Op basis van de aanbevelingen van de ecoloog wordt ecologische waarde toegevoegd aan het project. In de natuurrapportage van LE 02 zijn de huidige waarden, lokale soorten en waarden in de directe omgeving, de potentie en kansen van de ontwikkellocatie onderzocht. De soorten waarvoor een habitat wordt gecreëerd zijn bij voorkeur in de omgeving aanwezig. Het aansluiten op al voorkomende soorten vergroot de kansen van de soort op een succesvolle ontwikkeling (een van de waarden voor natuurpositief bouwen).
De ecoloog moet er met zijn of haar aanbeveling en de implementatie daarvan altijd rekening mee houden, dat gecreëerde habitatten voorzien in de vijf V’s van voortplanting, veiligheid, voedsel, verbinding en variatie. Voor ongewervelden wordt rekening gehouden met microklimaatomstandigheden zoals warmte, vocht en temperatuurwisselingen.
Daarbij worden de voorzieningen gerealiseerd geïntegreerd in, rondom en in de buurt van de woningen. Als er in de buurt van woning al een voorziening is die binnen de habitat voorziet in de V van voeding, kan dit worden geaccepteerd. Is er in de buurt van de woning nog geen voorziening die in een van de V’s kan voorzien, dan moet deze worden gerealiseerd.
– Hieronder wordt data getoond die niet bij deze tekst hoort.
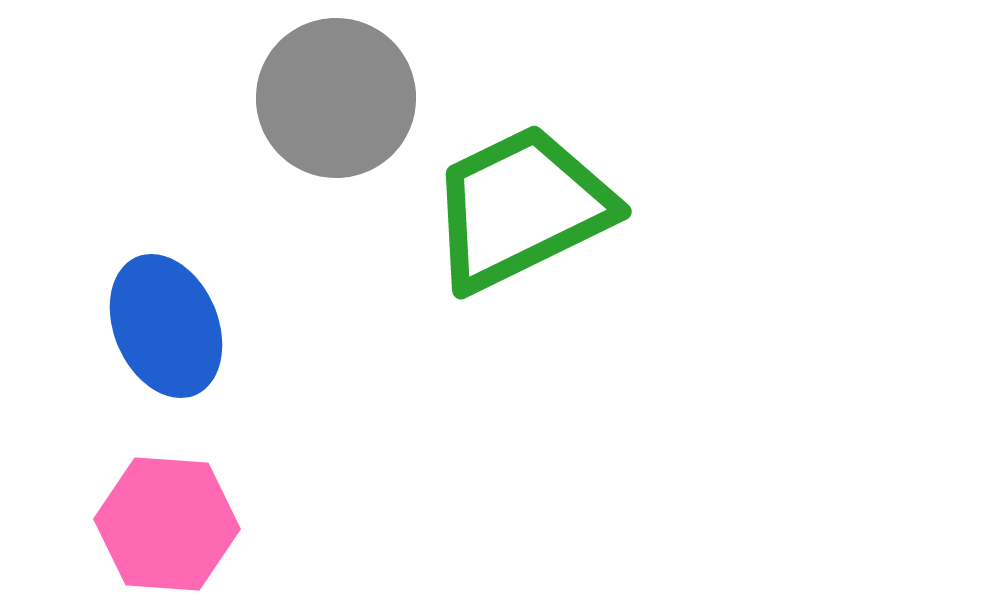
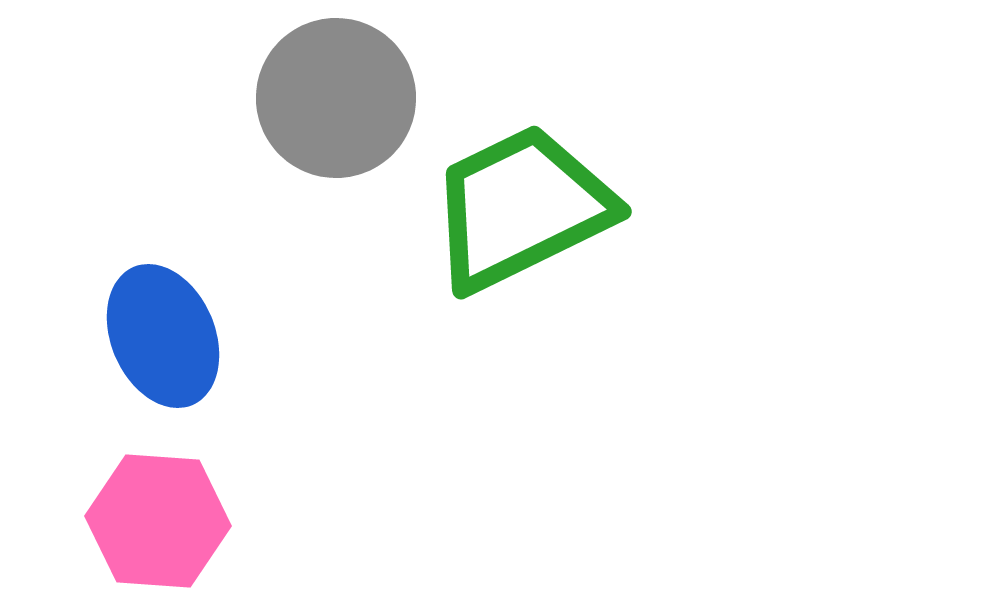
blue ellipse: moved 3 px left, 10 px down
pink hexagon: moved 9 px left, 3 px up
Is dit niet mogelijk, dan kan dit niet worden geaccepteerd.
Soorten waarvoor habitatten kunnen worden gerealiseerd zijn vogels, vleermuizen, amfibieën, reptielen, ongewervelden en zoogdieren. Zie de creditpagina van LE 04 op richtlijn.breeam.nl voor meer achtergrondinformatie en succesvolle maatregelen om habitatten voor soorten te ontwikkelen.